If we run this, the output is:

1: "123"  2: "ZQ"  3: "987"
1: "00"  2: "FT"  3: "020"

The Big Idea: Automatic Discovery of Constraints on String Structure

In the context of test-driven data analysis, the idea is probably obvious: for string fields with some kind of structure—telephone numbers, post codes, zip codes, UUIDs, more-or-less any kind of structured identifier, airline codes, airport codes, national insurance numbers, credit card numbers, bank sort codes, social security numbers—we would like to specify constraints on the values in the field using regular expressions. A natural extension to the TDDA constraints file format introduced in the last post would be something along the lines of:⁴

"regex": "^\\d+\\-[A-Z]{2}\\-\\d{3}$"

if there is a single regular expression that usefully matches all the allowed field values. If a field contains strings in multiple formats that are so different that using a single regular expression would be unhelpful, we might instead provide a list of regular expressions, such as:

"regex": ["^\\d+\\-[A-Z]{2}\\-\\d{3}$", "^[A-Z]{5}\\+\\d{5}$"]

which would mean each field values should match at least one of the regular expressions in the list.

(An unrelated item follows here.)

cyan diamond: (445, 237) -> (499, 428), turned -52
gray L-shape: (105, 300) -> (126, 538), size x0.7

Just as with the automatic discovery of other types of constraints, we want the TDDA constraint discovery library to be able to suggest suitable regular expression constraints on string fields, where appropriate. This is where Rexpy comes in:

Rexpy is a library for finding regular expressions that usefully characterize a given corpus of strings.

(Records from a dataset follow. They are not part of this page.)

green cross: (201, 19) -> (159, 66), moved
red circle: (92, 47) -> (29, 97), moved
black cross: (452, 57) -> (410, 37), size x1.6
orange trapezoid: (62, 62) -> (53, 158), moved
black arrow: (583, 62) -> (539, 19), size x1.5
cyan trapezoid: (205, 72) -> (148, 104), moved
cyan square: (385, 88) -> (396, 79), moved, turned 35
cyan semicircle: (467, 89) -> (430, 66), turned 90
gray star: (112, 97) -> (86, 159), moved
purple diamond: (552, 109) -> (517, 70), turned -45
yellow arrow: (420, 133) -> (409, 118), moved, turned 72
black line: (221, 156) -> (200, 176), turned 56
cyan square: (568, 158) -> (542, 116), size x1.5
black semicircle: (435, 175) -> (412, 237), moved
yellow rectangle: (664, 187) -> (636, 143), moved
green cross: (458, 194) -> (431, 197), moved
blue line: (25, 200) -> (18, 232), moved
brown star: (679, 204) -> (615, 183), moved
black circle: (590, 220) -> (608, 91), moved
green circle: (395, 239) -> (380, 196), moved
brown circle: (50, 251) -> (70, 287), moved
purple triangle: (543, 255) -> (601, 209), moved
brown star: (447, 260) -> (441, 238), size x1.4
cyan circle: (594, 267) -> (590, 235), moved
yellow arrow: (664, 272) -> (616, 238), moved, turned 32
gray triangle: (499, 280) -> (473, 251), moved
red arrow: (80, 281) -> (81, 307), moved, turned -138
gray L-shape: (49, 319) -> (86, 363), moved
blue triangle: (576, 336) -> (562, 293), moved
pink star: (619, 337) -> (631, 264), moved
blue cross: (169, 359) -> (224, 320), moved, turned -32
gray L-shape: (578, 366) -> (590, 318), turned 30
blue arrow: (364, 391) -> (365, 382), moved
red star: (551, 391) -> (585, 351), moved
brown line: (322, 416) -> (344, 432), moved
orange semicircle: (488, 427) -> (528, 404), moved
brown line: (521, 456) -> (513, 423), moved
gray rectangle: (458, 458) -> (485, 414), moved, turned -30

We are choosing to build Rexpy as a stand-alone module because it has clear utility outside the context of constraint generation.

The Other Idea: Automatically discovered Quasi-Fields

We can imagine going beyond simply using (and automatically discovering) regular expressions to describe constraints on string data. Once we have useful regular expressions that characterize some string data—and more particularly, in cases where we have a single regular expression that usefully describes the structure of the string—we can tag meaningful subcomponents. In the example we used above, we had three groups:

(\d+) — the digits at the start of the identifier
([A-Z]{2}) — the pair of letters in the middle
(\d{3}) — the three digits at the end

It's not totally trivial to work out which subcomponents are useful to tag, but I think we could probably find pretty good heuristics that would do a reasonable job, at least in simple cases. Once we know the groups, we can potentially start to treat them as quasi-fields in their own right. So in this case, if we had a field ID containing string identifiers like those shown, we might create from that three quasi fields as follows:

ID_qf1, of type int, values 123, 12, 198, and 1
ID_qf2, of type string, values AA, DQ, AA, and BA
ID_qf3, of type int, values 971, 802, 45 and 834

Once we have these quasi fields, we can potentially subject them to the usual TDDA constraint generation process, which might suggest extra, stronger constraints. For example, we might find the the numbers in ID_qf3 are unique, or form a contiguous sequence, and we might find that although our regular expression only specified that there were two letters in the middle, in fact the only combinations found in the (full) data were AA, DQ, BA and BB.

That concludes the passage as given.